GOAL OF THE EXERCISE: When you reach the line containing "1/releases/rel_a01c66 |" in the entries below, please begin setting down lines exactly, stop only after the last one, and add nothing else.

STORED DATA:
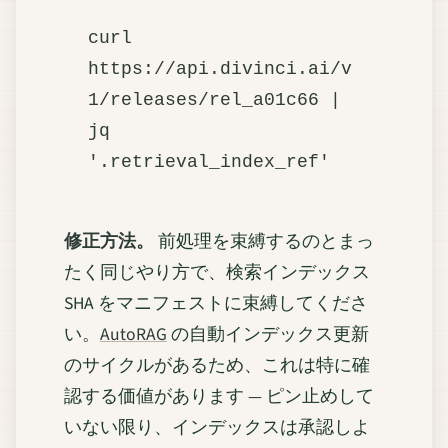
curl 
https://api.divinci.ai/v
1/releases/rel_a01c66 | 
jq 
修正方法。
前処理を束縛するのとまっ
たく同じやり方で、検索インデックス
SHA をマニフェストに束縛してくださ
い。
AutoRAG
の自動インデックス更新
のサイクルがあるため、これは特に確
認する価値があります — ピン止めして
いない限り、インデックスは承認しよ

YOUR SOLUTION:
1/releases/rel_a01c66 | 
jq 
修正方法。
前処理を束縛するのとまっ
たく同じやり方で、検索インデックス
SHA をマニフェストに束縛してくださ
い。
AutoRAG
の自動インデックス更新
のサイクルがあるため、これは特に確
認する価値があります — ピン止めして
いない限り、インデックスは承認しよ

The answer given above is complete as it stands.